▸ **Exercise objective**
Start to finish, repeat the records exactly.

========================

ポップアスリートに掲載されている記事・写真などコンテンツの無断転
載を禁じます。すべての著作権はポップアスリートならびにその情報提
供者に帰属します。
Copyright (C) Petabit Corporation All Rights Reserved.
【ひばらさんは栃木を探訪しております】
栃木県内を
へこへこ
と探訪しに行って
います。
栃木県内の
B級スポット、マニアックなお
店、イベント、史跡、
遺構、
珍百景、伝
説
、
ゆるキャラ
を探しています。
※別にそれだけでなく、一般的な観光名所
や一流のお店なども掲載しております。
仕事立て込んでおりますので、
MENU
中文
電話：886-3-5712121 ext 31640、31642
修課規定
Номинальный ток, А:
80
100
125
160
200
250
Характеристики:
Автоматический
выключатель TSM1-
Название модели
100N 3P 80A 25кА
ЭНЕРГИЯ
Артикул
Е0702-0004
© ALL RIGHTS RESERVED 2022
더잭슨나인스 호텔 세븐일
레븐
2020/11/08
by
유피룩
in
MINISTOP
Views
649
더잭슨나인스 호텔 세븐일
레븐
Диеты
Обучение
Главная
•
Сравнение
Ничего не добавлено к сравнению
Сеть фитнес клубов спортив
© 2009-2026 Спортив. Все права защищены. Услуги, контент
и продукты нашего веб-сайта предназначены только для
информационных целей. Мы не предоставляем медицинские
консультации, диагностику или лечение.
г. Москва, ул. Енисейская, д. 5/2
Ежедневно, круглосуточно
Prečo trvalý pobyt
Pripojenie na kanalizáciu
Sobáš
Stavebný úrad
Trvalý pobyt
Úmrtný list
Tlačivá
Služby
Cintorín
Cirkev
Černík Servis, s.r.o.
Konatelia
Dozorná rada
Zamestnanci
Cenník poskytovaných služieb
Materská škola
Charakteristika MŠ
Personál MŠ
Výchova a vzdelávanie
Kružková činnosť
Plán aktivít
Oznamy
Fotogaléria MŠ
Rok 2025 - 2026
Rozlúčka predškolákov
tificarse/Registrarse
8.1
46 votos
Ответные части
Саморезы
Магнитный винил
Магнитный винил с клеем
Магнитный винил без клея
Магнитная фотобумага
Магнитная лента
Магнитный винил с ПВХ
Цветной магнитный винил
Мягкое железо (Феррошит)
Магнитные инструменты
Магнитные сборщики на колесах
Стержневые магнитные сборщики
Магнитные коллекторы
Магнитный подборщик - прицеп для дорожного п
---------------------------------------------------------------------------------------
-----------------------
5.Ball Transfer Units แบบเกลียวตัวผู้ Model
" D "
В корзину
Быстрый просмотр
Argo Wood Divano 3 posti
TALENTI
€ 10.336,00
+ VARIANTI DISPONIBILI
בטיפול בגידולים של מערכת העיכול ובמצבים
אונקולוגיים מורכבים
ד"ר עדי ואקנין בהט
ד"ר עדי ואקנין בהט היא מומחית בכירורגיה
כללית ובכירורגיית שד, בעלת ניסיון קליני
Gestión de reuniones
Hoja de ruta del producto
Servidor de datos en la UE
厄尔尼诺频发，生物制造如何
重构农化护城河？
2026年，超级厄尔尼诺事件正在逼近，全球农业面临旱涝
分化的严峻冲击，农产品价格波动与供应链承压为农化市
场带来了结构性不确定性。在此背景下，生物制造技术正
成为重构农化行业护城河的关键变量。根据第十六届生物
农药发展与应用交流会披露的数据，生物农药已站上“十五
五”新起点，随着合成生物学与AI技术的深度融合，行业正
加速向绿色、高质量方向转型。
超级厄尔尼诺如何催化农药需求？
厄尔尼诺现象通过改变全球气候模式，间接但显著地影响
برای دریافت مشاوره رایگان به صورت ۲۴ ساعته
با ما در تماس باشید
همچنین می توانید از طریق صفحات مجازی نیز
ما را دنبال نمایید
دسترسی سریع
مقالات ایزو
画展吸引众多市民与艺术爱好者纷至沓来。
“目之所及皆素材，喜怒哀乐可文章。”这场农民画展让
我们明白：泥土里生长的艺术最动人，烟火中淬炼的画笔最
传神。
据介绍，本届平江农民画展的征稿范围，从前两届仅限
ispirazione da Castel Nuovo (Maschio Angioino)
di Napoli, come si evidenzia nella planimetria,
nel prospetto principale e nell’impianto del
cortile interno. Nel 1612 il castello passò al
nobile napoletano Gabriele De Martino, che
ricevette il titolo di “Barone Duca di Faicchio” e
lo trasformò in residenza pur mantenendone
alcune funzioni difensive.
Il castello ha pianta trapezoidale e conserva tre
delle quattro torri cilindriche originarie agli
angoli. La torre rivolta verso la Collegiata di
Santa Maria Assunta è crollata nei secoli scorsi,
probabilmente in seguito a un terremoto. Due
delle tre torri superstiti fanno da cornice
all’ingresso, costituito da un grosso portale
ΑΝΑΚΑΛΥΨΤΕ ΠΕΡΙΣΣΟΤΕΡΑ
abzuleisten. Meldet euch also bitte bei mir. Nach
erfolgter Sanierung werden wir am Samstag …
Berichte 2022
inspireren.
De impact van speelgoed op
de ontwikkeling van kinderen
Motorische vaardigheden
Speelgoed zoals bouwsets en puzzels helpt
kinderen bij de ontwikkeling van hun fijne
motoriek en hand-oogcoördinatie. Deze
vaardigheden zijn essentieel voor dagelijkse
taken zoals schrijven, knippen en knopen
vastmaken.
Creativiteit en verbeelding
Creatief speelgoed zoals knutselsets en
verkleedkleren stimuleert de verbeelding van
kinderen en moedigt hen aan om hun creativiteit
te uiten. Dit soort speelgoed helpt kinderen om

========================

▸ **Output below**
ポップアスリートに掲載されている記事・写真などコンテンツの無断転
載を禁じます。すべての著作権はポップアスリートならびにその情報提
供者に帰属します。
Copyright (C) Petabit Corporation All Rights Reserved.
【ひばらさんは栃木を探訪しております】
栃木県内を
へこへこ
と探訪しに行って
います。
栃木県内の
B級スポット、マニアックなお
店、イベント、史跡、
遺構、
珍百景、伝
説
、
ゆるキャラ
を探しています。
※別にそれだけでなく、一般的な観光名所
や一流のお店なども掲載しております。
仕事立て込んでおりますので、
MENU
中文
電話：886-3-5712121 ext 31640、31642
修課規定
Номинальный ток, А:
80
100
125
160
200
250
Характеристики:
Автоматический
выключатель TSM1-
Название модели
100N 3P 80A 25кА
ЭНЕРГИЯ
Артикул
Е0702-0004
© ALL RIGHTS RESERVED 2022
더잭슨나인스 호텔 세븐일
레븐
2020/11/08
by
유피룩
in
MINISTOP
Views
649
더잭슨나인스 호텔 세븐일
레븐
Диеты
Обучение
Главная
•
Сравнение
Ничего не добавлено к сравнению
Сеть фитнес клубов спортив
© 2009-2026 Спортив. Все права защищены. Услуги, контент
и продукты нашего веб-сайта предназначены только для
информационных целей. Мы не предоставляем медицинские
консультации, диагностику или лечение.
г. Москва, ул. Енисейская, д. 5/2
Ежедневно, круглосуточно
Prečo trvalý pobyt
Pripojenie na kanalizáciu
Sobáš
Stavebný úrad
Trvalý pobyt
Úmrtný list
Tlačivá
Služby
Cintorín
Cirkev
Černík Servis, s.r.o.
Konatelia
Dozorná rada
Zamestnanci
Cenník poskytovaných služieb
Materská škola
Charakteristika MŠ
Personál MŠ
Výchova a vzdelávanie
Kružková činnosť
Plán aktivít
Oznamy
Fotogaléria MŠ
Rok 2025 - 2026
Rozlúčka predškolákov
tificarse/Registrarse
8.1
46 votos
Ответные части
Саморезы
Магнитный винил
Магнитный винил с клеем
Магнитный винил без клея
Магнитная фотобумага
Магнитная лента
Магнитный винил с ПВХ
Цветной магнитный винил
Мягкое железо (Феррошит)
Магнитные инструменты
Магнитные сборщики на колесах
Стержневые магнитные сборщики
Магнитные коллекторы
Магнитный подборщик - прицеп для дорожного п
---------------------------------------------------------------------------------------
-----------------------
5.Ball Transfer Units แบบเกลียวตัวผู้ Model
" D "
В корзину
Быстрый просмотр
Argo Wood Divano 3 posti
TALENTI
€ 10.336,00
+ VARIANTI DISPONIBILI
בטיפול בגידולים של מערכת העיכול ובמצבים
אונקולוגיים מורכבים
ד"ר עדי ואקנין בהט
ד"ר עדי ואקנין בהט היא מומחית בכירורגיה
כללית ובכירורגיית שד, בעלת ניסיון קליני
Gestión de reuniones
Hoja de ruta del producto
Servidor de datos en la UE
厄尔尼诺频发，生物制造如何
重构农化护城河？
2026年，超级厄尔尼诺事件正在逼近，全球农业面临旱涝
分化的严峻冲击，农产品价格波动与供应链承压为农化市
场带来了结构性不确定性。在此背景下，生物制造技术正
成为重构农化行业护城河的关键变量。根据第十六届生物
农药发展与应用交流会披露的数据，生物农药已站上“十五
五”新起点，随着合成生物学与AI技术的深度融合，行业正
加速向绿色、高质量方向转型。
超级厄尔尼诺如何催化农药需求？
厄尔尼诺现象通过改变全球气候模式，间接但显著地影响
برای دریافت مشاوره رایگان به صورت ۲۴ ساعته
با ما در تماس باشید
همچنین می توانید از طریق صفحات مجازی نیز
ما را دنبال نمایید
دسترسی سریع
مقالات ایزو
画展吸引众多市民与艺术爱好者纷至沓来。
“目之所及皆素材，喜怒哀乐可文章。”这场农民画展让
我们明白：泥土里生长的艺术最动人，烟火中淬炼的画笔最
传神。
据介绍，本届平江农民画展的征稿范围，从前两届仅限
ispirazione da Castel Nuovo (Maschio Angioino)
di Napoli, come si evidenzia nella planimetria,
nel prospetto principale e nell’impianto del
cortile interno. Nel 1612 il castello passò al
nobile napoletano Gabriele De Martino, che
ricevette il titolo di “Barone Duca di Faicchio” e
lo trasformò in residenza pur mantenendone
alcune funzioni difensive.
Il castello ha pianta trapezoidale e conserva tre
delle quattro torri cilindriche originarie agli
angoli. La torre rivolta verso la Collegiata di
Santa Maria Assunta è crollata nei secoli scorsi,
probabilmente in seguito a un terremoto. Due
delle tre torri superstiti fanno da cornice
all’ingresso, costituito da un grosso portale
ΑΝΑΚΑΛΥΨΤΕ ΠΕΡΙΣΣΟΤΕΡΑ
abzuleisten. Meldet euch also bitte bei mir. Nach
erfolgter Sanierung werden wir am Samstag …
Berichte 2022
inspireren.
De impact van speelgoed op
de ontwikkeling van kinderen
Motorische vaardigheden
Speelgoed zoals bouwsets en puzzels helpt
kinderen bij de ontwikkeling van hun fijne
motoriek en hand-oogcoördinatie. Deze
vaardigheden zijn essentieel voor dagelijkse
taken zoals schrijven, knippen en knopen
vastmaken.
Creativiteit en verbeelding
Creatief speelgoed zoals knutselsets en
verkleedkleren stimuleert de verbeelding van
kinderen en moedigt hen aan om hun creativiteit
te uiten. Dit soort speelgoed helpt kinderen om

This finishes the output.